Look through the listing below, and wherever a line has the string "recenzie", copy it.
=== Record excerpts ===
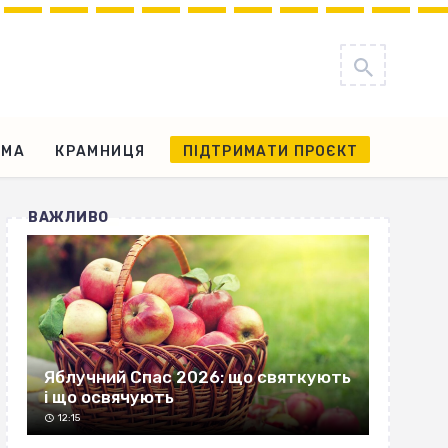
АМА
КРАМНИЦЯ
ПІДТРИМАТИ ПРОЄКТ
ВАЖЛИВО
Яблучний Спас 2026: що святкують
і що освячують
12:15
===
=== Record excerpts ===
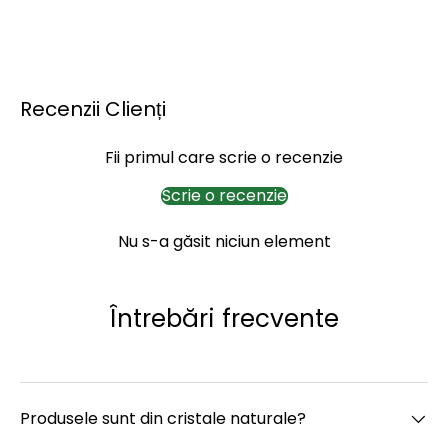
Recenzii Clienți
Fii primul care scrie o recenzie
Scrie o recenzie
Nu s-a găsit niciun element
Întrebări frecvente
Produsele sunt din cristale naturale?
===
=== Record excerpts ===
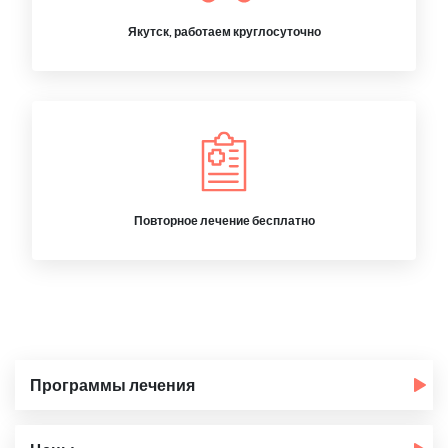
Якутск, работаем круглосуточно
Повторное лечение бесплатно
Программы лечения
===
Result of the task –
Fii primul care scrie o recenzie
Scrie o recenzie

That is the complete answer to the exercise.